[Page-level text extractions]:
::::::
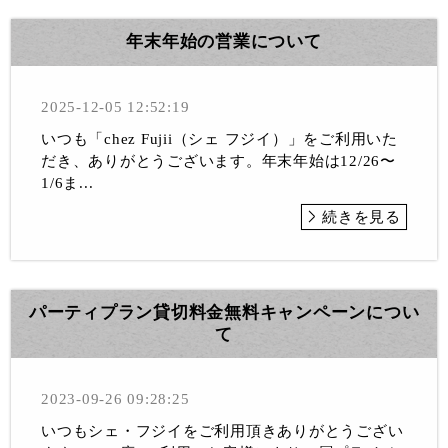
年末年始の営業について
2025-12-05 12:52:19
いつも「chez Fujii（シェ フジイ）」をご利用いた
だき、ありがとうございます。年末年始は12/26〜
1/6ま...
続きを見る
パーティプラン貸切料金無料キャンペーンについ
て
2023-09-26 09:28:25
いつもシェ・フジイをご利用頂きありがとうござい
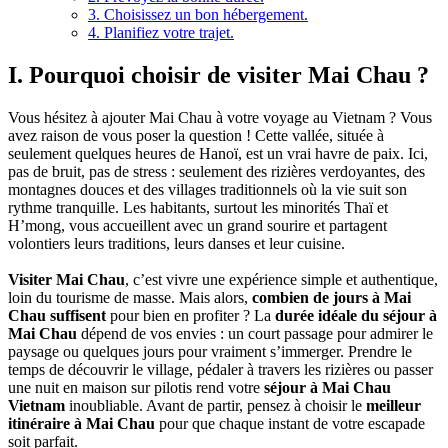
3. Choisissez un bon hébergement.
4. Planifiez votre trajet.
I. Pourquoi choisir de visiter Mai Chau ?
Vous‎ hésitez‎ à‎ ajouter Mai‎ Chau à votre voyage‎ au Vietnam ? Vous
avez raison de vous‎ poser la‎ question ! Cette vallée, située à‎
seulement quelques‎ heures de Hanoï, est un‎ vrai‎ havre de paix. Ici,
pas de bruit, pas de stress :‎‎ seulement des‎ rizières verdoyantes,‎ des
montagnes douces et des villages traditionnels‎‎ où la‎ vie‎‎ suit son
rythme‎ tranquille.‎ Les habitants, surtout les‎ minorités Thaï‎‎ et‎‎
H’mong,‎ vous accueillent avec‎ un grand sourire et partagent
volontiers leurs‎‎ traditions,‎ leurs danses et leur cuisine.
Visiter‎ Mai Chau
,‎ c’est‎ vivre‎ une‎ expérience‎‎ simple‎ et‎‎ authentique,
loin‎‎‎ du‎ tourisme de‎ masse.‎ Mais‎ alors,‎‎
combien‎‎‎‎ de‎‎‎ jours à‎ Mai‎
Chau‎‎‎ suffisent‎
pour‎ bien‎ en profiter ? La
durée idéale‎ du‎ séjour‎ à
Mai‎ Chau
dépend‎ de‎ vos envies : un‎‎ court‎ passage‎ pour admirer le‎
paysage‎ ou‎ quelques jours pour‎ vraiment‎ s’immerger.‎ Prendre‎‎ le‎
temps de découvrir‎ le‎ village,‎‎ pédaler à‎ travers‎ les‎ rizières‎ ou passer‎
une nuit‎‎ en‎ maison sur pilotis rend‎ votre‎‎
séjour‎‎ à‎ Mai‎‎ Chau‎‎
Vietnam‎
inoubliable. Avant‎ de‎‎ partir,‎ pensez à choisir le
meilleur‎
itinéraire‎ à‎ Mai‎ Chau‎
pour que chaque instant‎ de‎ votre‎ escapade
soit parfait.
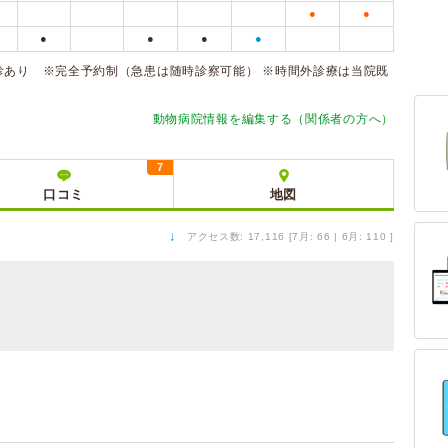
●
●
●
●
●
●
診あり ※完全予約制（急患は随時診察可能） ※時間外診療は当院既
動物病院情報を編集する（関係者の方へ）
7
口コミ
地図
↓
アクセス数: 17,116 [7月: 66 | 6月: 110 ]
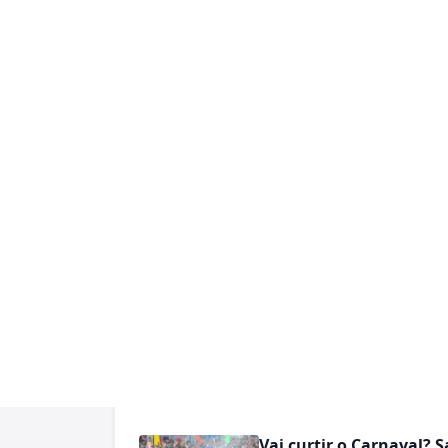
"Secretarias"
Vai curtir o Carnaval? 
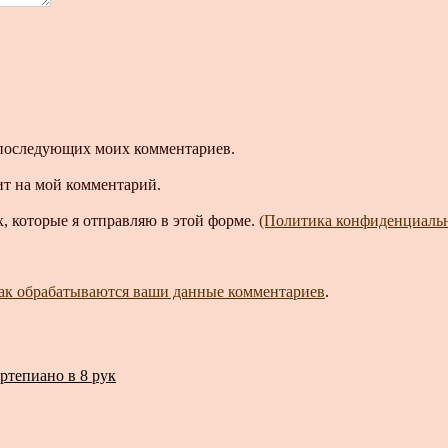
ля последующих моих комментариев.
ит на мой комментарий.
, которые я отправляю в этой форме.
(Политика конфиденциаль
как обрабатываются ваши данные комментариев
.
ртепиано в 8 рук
::::::
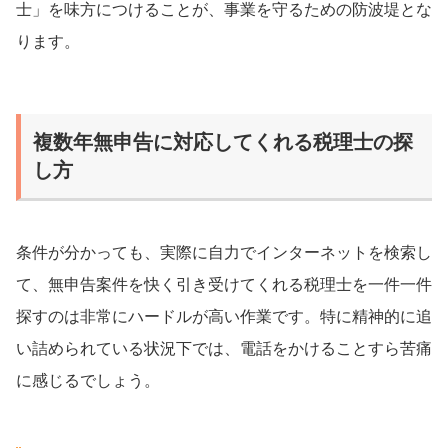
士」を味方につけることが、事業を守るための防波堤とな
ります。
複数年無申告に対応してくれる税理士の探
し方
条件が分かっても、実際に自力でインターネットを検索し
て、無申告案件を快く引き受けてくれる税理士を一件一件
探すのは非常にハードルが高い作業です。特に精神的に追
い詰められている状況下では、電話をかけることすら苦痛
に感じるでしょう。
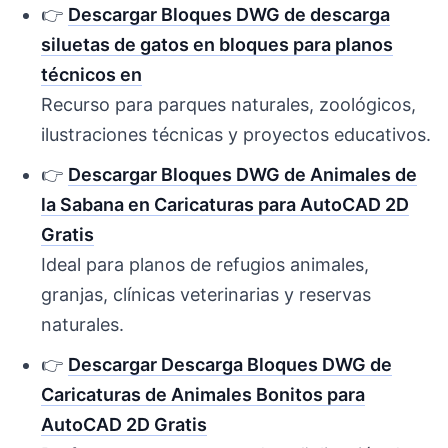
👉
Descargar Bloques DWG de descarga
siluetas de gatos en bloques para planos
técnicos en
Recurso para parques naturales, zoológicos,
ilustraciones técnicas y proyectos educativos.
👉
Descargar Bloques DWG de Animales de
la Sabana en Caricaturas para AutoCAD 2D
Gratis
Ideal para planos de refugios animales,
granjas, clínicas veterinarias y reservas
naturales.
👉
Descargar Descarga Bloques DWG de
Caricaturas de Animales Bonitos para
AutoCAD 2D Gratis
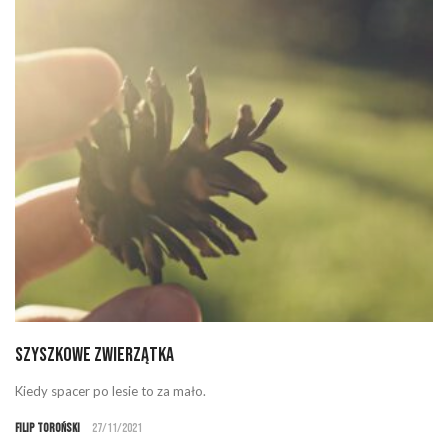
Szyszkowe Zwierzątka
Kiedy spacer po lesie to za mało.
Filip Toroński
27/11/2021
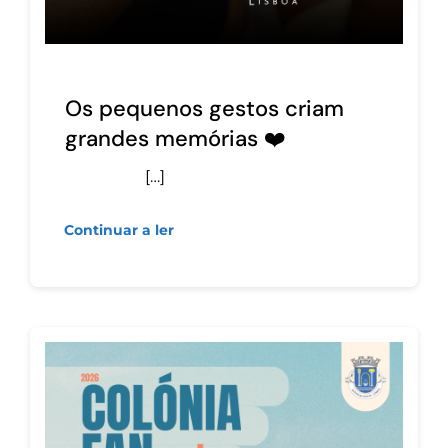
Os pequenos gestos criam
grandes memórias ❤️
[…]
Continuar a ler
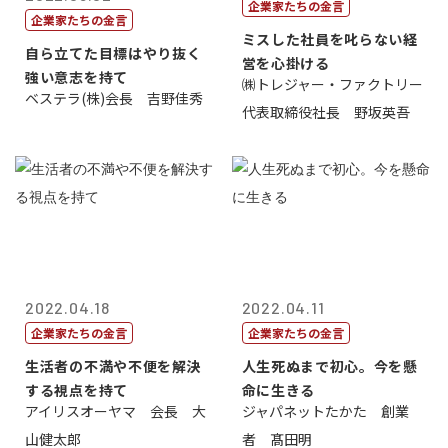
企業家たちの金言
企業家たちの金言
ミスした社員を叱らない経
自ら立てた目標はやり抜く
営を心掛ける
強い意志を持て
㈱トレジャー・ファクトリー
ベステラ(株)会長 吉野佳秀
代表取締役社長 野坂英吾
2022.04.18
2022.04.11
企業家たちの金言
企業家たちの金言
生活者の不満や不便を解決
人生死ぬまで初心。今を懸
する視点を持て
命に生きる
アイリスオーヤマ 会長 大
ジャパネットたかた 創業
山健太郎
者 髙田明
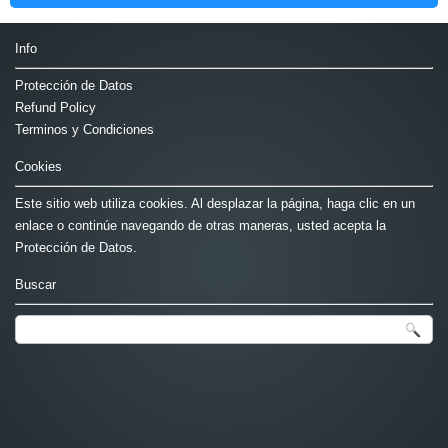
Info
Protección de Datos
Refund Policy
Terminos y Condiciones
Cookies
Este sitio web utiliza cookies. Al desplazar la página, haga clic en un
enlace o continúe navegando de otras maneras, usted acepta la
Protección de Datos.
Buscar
::::::
[EXERCISE INSTRUCTIONS]:
Those lines above that contain the string "quelques" should be returned.

[ANSWER]:
seulement quelques‎ heures de Hanoï, est un‎ vrai‎ havre de paix. Ici,
paysage‎ ou‎ quelques jours pour‎ vraiment‎ s’immerger.‎ Prendre‎‎ le‎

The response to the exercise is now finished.